An Open Letter (from the World’s Most Annoying Customer)
Dear United Airlines,
I am deeply disappointed by the service I received from you last Saturday. You may have lost a customer forever, because I cannot believe you’re able to still operate after what you did to me, the World’s Most Annoying Customer.
Where’s the VIP treatment?
First of all, I paid 250 American dollars to take your stupid flight from Los Angeles to Chicago, even though I feel like that should really only cost, like, 50 bucks. I mean, gas prices have gone down at the gas station near my apartment – why aren’t those fuel savings being passed along to the customer?
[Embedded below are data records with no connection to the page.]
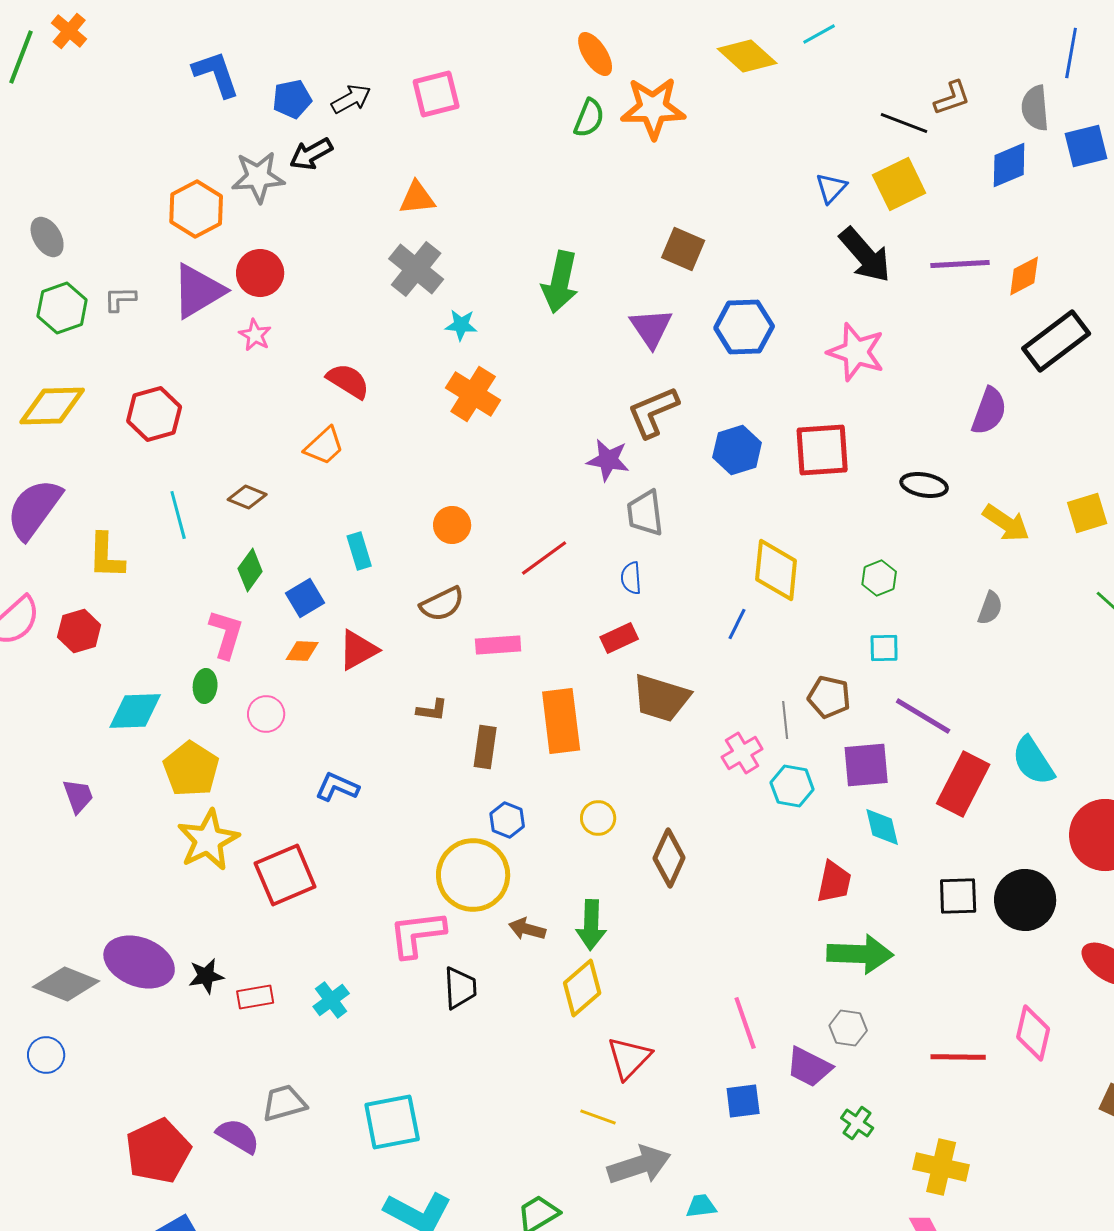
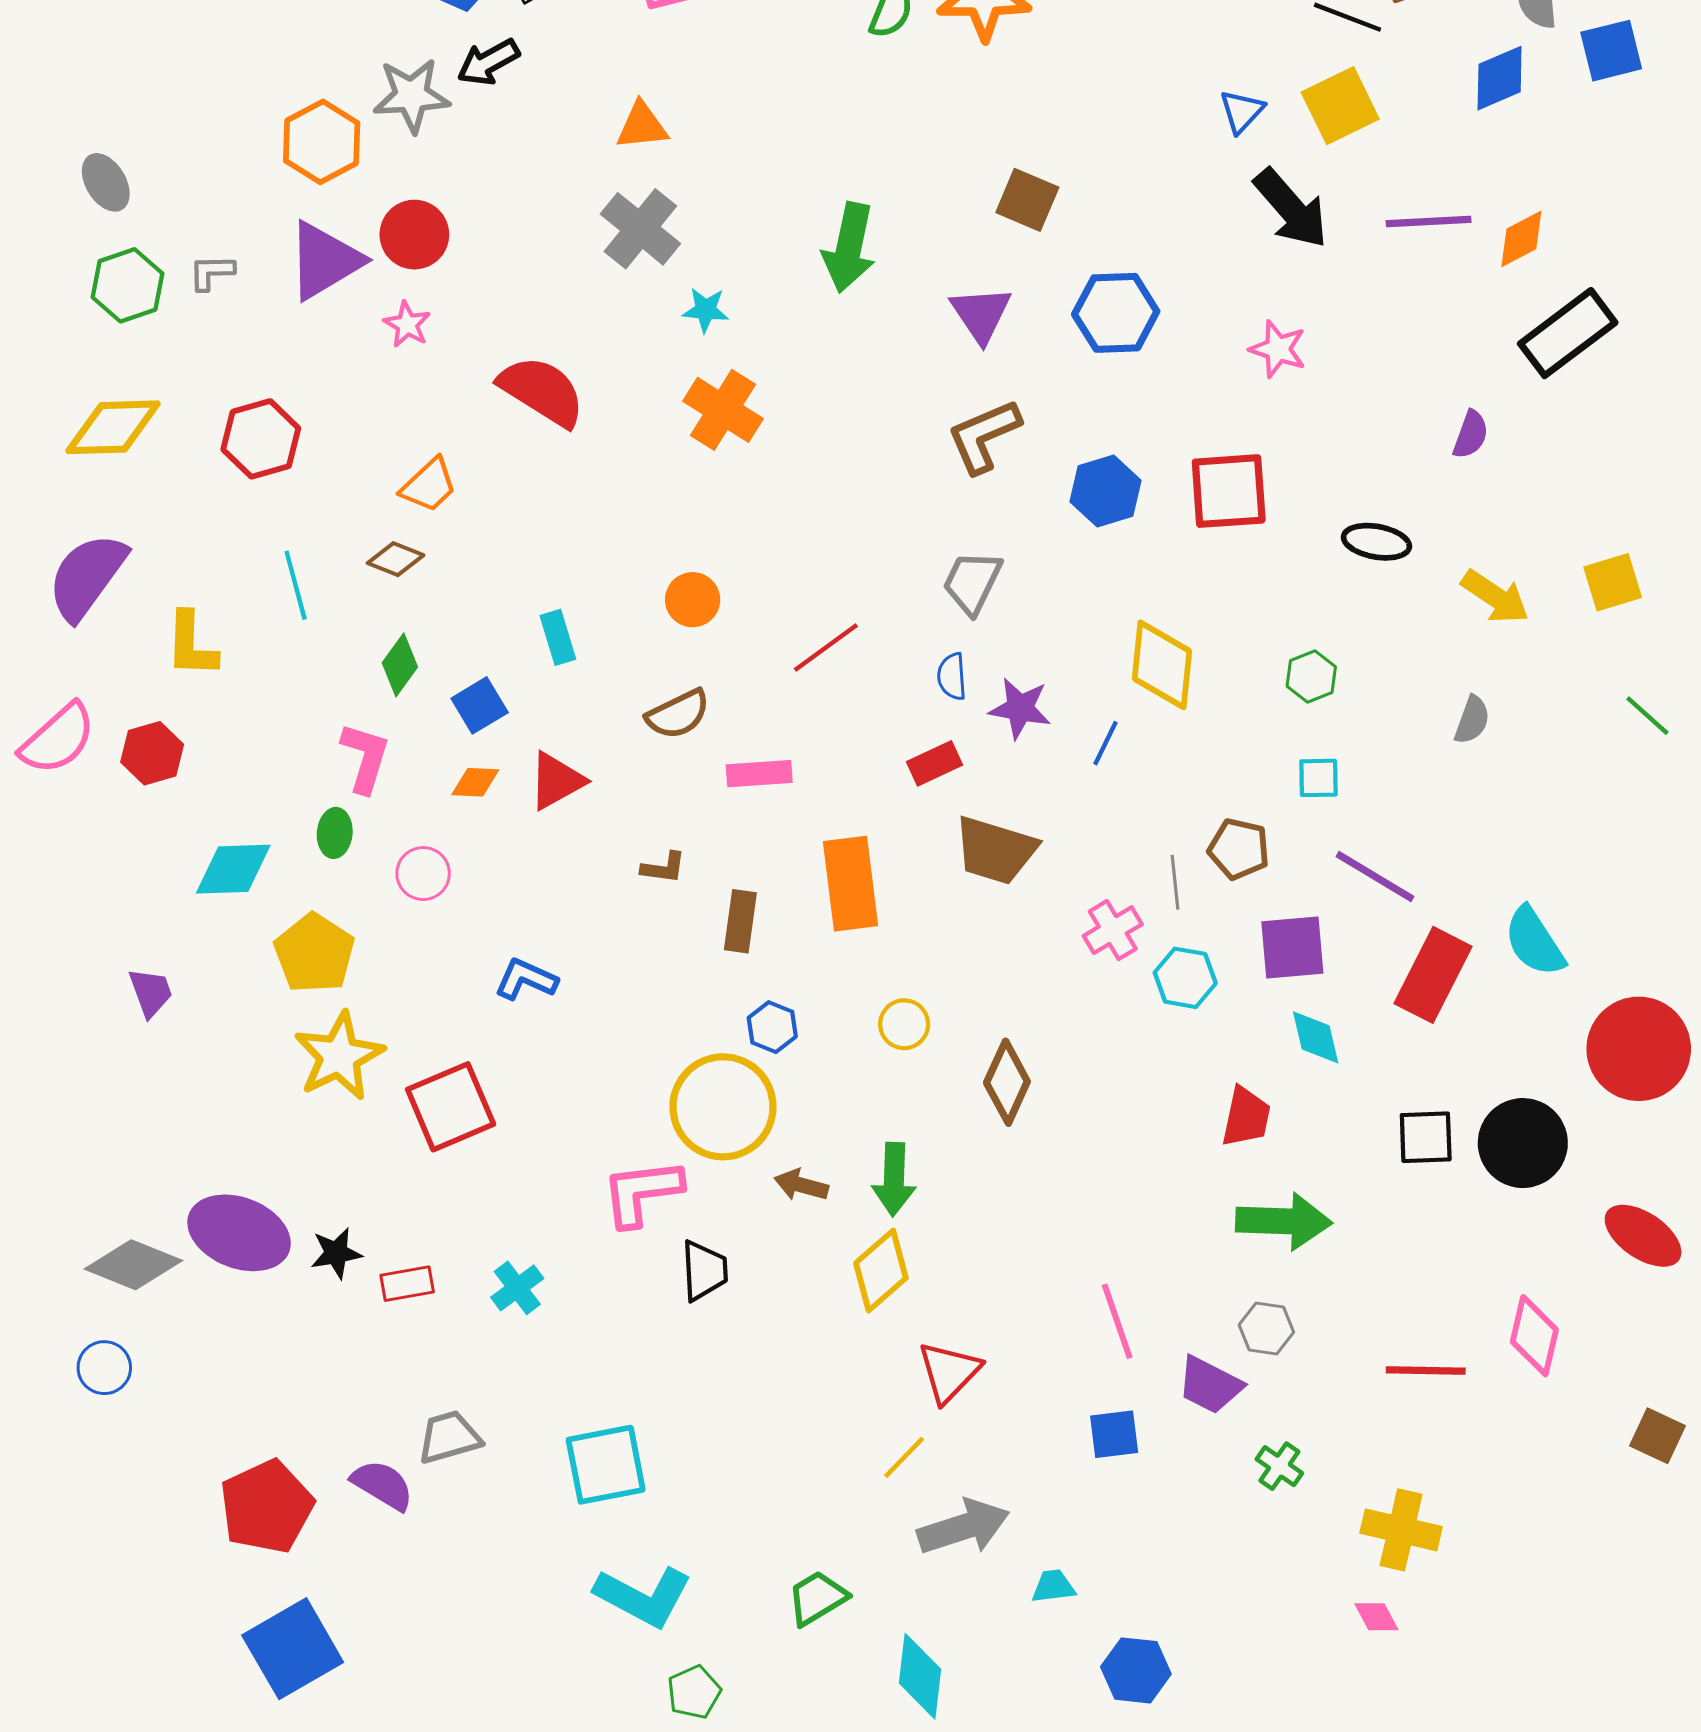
pink star: (856, 352) -> (1278, 349), size x0.7
red semicircle: (348, 381) -> (542, 391), size x1.4
purple semicircle: (989, 411) -> (1471, 435), size x0.7
orange trapezoid: (324, 446) -> (429, 485), moved
purple star: (608, 460) -> (1020, 708), moved
gray trapezoid: (645, 513) -> (972, 582), turned 33
yellow line: (598, 1117) -> (904, 1457), turned -66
And you’d think that for the small fortune of $250, you guys would treat me a bit nicer. But you made me check in way before my flight, and then had me show up to the airport an hour before my flight, even though I had obviously already told you I was going.
When I finally got to the airport, I tried to make my very reasonably-sized bag (seen here) a carry-on, but the lady at the counter said I would have to check it. There went another $25 – already I was getting nickel-and-dimed, and I’d only been at the airport for 10 minutes.
Where’s the plane?
Then I had to wait in a line to drop off my bag, just to proceed and wait in another line for security. Can’t you guys tell TSA to just do background checks before we all show up and prove that I’m not a terrorist? Such a waste of time to make me take my shoes off – and I could tell the floors hadn’t been mopped in a few hours, so thanks a lot for getting my socks dusty.
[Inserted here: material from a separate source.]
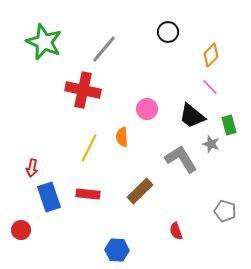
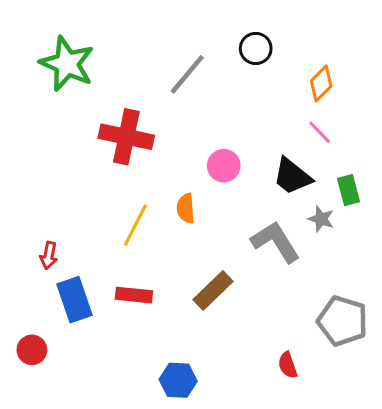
gray line: (104, 49) -> (187, 74), moved
gray pentagon: (225, 211) -> (342, 321), size x1.5
red semicircle: (176, 231) -> (288, 365), moved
The real insanity began when I got to my gate. Apparently, a snow storm meant that my inbound plane was late arriving, and my flight would be delayed. You guys are so incompetent; you’re going to blame the delay on a blizzard?! It’s Los Angeles – it’s like 75 degrees all the time. Don’t insult my intelligence.
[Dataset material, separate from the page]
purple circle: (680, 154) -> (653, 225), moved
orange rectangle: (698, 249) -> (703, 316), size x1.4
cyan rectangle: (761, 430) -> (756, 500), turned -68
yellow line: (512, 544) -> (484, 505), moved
Then, the lady at the counter was completely unhelpful to me. When I demanded that I be given a complimentary hotel and first-class upgrade as compensation for the delay, she told me that it “wouldn’t be necessary, sir” and that United “can’t provide first-class upgrades free of charge on a fully booked flight.” Why are you paying this woman $13.71 an hour if not to cater to my every frustrated whim? The gentleman next to her at the counter even had the audacity to ask me to “please lower [my] voice” before I was done screaming at the woman. Unbelievable.
Once the nightmare of this 25-minute delay was final over, the gate agents started boarding customers by group number. I think it’s disgusting that United has no transparency regarding the metrics by which they decide what “group” I am. Really, United – you’re going to tell me that the kid in baggy sweatpants and a dirty t-shirt is more “Group 1” material than I am? And that I’d need to “step aside” until Group 3 is called? Like it’s MY fault I beat everyone else to the front of the line the second you started pre-boarding?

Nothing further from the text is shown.